↓

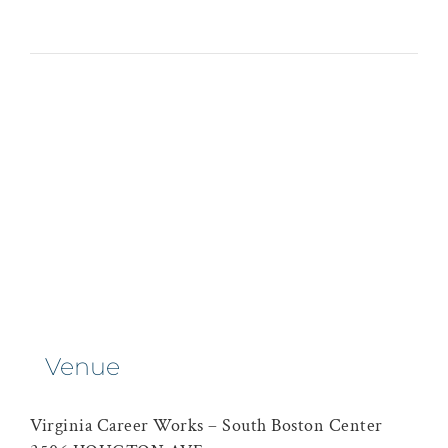
Venue
Virginia Career Works – South Boston Center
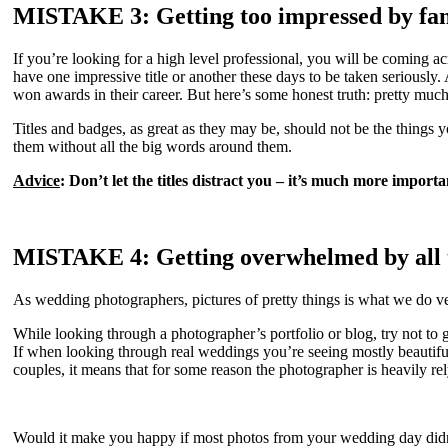
MISTAKE 3: Getting too impressed by fa
If you’re looking for a high level professional, you will be coming ac
have one impressive title or another these days to be taken seriously
won awards in their career. But here’s some honest truth: pretty m
Titles and badges, as great as they may be, should not be the thing
them without all the big words around them.
Advice
: Don’t let the titles distract you – it’s much more impo
MISTAKE 4: Getting overwhelmed by all t
As wedding photographers, pictures of pretty things is what we do v
While looking through a photographer’s portfolio or blog, try not to 
If when looking through real weddings you’re seeing mostly beautif
couples, it means that for some reason the photographer is heavily rel
Would it make you happy if most photos from your wedding day didn’t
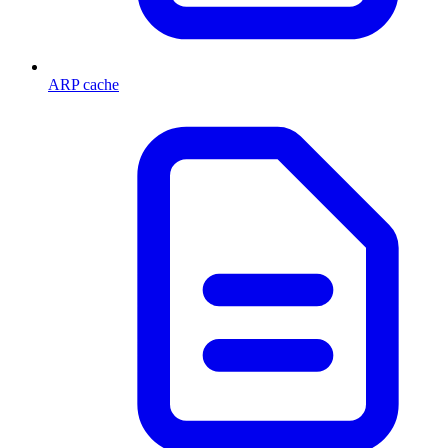
ARP cache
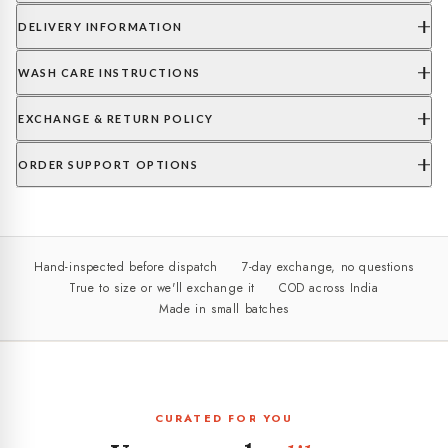
DELIVERY INFORMATION
WASH CARE INSTRUCTIONS
EXCHANGE & RETURN POLICY
ORDER SUPPORT OPTIONS
Hand-inspected before dispatch
7-day exchange, no questions
True to size or we'll exchange it
COD across India
Made in small batches
CURATED FOR YOU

↑

WHAT IS BEING ASKED
The listing above is to be set down word for word, without its images.

RESPONSE AREA
Venue
Virginia Career Works – South Boston Center
MISTAKE 3: Getting too impressed by fa
If you’re looking for a high level professional, you will be coming ac
have one impressive title or another these days to be taken seriously
won awards in their career. But here’s some honest truth: pretty m
Titles and badges, as great as they may be, should not be the thing
them without all the big words around them.
Advice
: Don’t let the titles distract you – it’s much more impo
MISTAKE 4: Getting overwhelmed by all t
As wedding photographers, pictures of pretty things is what we do v
While looking through a photographer’s portfolio or blog, try not to 
If when looking through real weddings you’re seeing mostly beautif
couples, it means that for some reason the photographer is heavily rel
Would it make you happy if most photos from your wedding day didn’t
ARP cache
DELIVERY INFORMATION
WASH CARE INSTRUCTIONS
EXCHANGE & RETURN POLICY
ORDER SUPPORT OPTIONS
Hand-inspected before dispatch
7-day exchange, no questions
True to size or we'll exchange it
COD across India
Made in small batches
CURATED FOR YOU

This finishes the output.